EU manufacturers face green product requirements in draft 'circular economy' policy

21 February 2020 17:03

EU manufacturers will see mandatory "sustainability rules applicable to all products" proposed by the European Commission in future legislation to boost the bloc's move toward a more "circular" economic model, according to a draft policy paper seen by MLex.

The proposed measures include environmentally friendly design rules for mobile phones, chargers, printers as well as recycled-content requirements for batteries.

"The commission will present a sustainable product policy framework applicable to raw materials, intermediate and consumer products," including steel, cement and chemicals, the paper says.

A EU-wide program to return or sell back old mobile phones, tablets and chargers is also listed among future measures.

The draft policy paper "for a cleaner and more competitive Europe" says that future regulation will introduce "specific requirements for products" by category.

The policy paper is expected to be presented by the commission on March 10, together with a new EU plan to reboot the bloc's industrial sector.

As part of its efforts to reach climate neutrality by 2050, the commission wants to boost the uptake of green products and reduce the environmental impact of several industrial value chains — electronics, ICT, plastics, textiles, construction, packaging, food and batteries — which are identified in the plan as a "matter of priority."

"Applying circular economy principles in all sectors and industries can increase EU's GDP growth rate by an additional 0.5 percent by 2030 creating around 700,000 new jobs," the draft reads. "This initiative will aim at ensuring that the performance of front-runners in sustainability becomes progressively the norm for all products placed on the EU market."

Other than facing regulation on product durability, resource efficiency and carbon footprint, companies will also be held more accountable when making environmental claims on their products, the policy paper suggests. The idea is to make producers more responsible for the "sustainability performance" of their products along the entire lifecycle.

"The commission will present a legislative proposal requiring companies to substantiate their environmental claims … as well as proposals to strengthen consumer protection against green washing and planned obsolesce practices," it reads.

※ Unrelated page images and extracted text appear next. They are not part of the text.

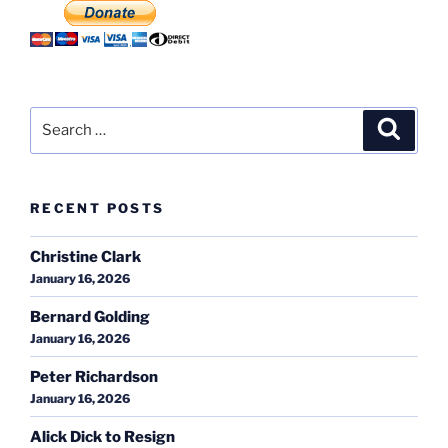
Search
Search
for:
RECENT POSTS
Christine Clark
January 16, 2026
Bernard Golding
January 16, 2026
Peter Richardson
January 16, 2026
Alick Dick to Resign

To boost the uptake of more sustainable manufactured products, the commission will also propose "minimum mandatory green criteria" or "targets" for public procurement in sectoral legislation, according to the draft.

Trade also features as a channel to do that.

"To support a global move toward the circular economy, the commission will ensure that free trade agreements reflect circular economy objectives and promote regulatory cooperation and — where appropriate — alignment with EU norms and standards favoring circularity," the draft reads.